Otis records [and finishes] like 30 or 40 songs, he dies in this plane crash, and Stax decides — at that moment — to put out a new single because this was the moment that everyone was gonna be paying attention to him. Otis wasn’t quite a celebrity yet; he was famous, but not on the cover of rock magazines or anything. Stax put out “(Sittin’ On) The Dock of the Bay” as a single, and then made Otis’ first posthumous album mostly from older singles that hadn’t been released on an album. But meanwhile, they have these 30 or 40 songs just piled up in the studio, and the first version of those songs coming out is The Immortal Otis Redding. So it’s really the first complete album Otis made where he wrote most of the songs, recorded everything… this was gonna be his big creative statement, but then he died.
This album is this incredible explosion of Otis Redding as a songwriter, he’s singing better than he ever has, and — for my money — it’s the best Otis Redding album.
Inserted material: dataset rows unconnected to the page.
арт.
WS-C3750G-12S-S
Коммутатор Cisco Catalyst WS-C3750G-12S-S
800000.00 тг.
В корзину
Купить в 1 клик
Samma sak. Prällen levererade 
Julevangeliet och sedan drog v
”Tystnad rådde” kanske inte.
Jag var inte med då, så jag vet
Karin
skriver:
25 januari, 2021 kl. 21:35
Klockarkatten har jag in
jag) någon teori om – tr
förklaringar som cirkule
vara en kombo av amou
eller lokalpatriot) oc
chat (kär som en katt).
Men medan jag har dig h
I love some of his earlier stuff, but this one feels the most complete to me. And when this opportunity came up through Atlantic, I knew we needed to do this because it hasn’t been reissued since 1975, because all the stuff he released when he was alive is the stuff people really revere now. But at the time of release, this was considered his best album; up ’til the ’90s, this was considered the Otis Redding album to own.
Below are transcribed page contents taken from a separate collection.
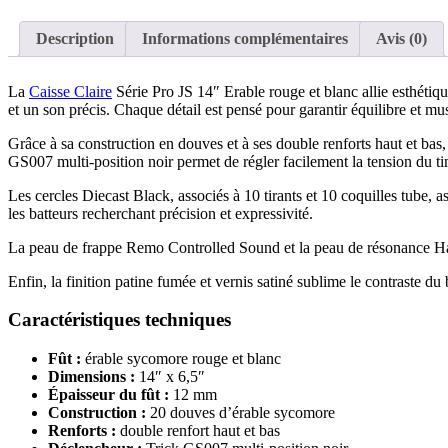
Description
Informations complémentaires
Avis (0)
La
Caisse Claire
Série Pro JS 14″ Erable rouge et blanc allie esthéti
et un son précis. Chaque détail est pensé pour garantir équilibre et mus
Grâce à sa construction en douves et à ses double renforts haut et bas, 
GS007 multi-position noir permet de régler facilement la tension du ti
Les cercles Diecast Black, associés à 10 tirants et 10 coquilles tube, 
les batteurs recherchant précision et expressivité.
La peau de frappe Remo Controlled Sound et la peau de résonance Hazy
Enfin, la finition patine fumée et vernis satiné sublime le contraste du 
Caractéristiques techniques
Fût :
érable sycomore rouge et blanc
Dimensions :
14″ x 6,5″
Épaisseur du fût :
12 mm
Construction :
20 douves d’érable sycomore
Renforts :
double renfort haut et bas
This was a passion project for me; I’ve long thought that The Immortal Otis Redding was this incredible record, but everybody pretty much just stops at Dock of the Bay as the posthumous album like everything else was just loosie-grab-bag. But no, these songs were completed and ready… he just died before they could be released properly.
AW: Black vinyl, 180-gram, all analog tapes. And, as you can tell by how extensive I just went on that first part, I wrote the liner notes for this one. I’ve had a lot of passion projects over the years, but I fought really hard for this era of Classics, and we’ve been working on this for a year to make this happen, so... here it is.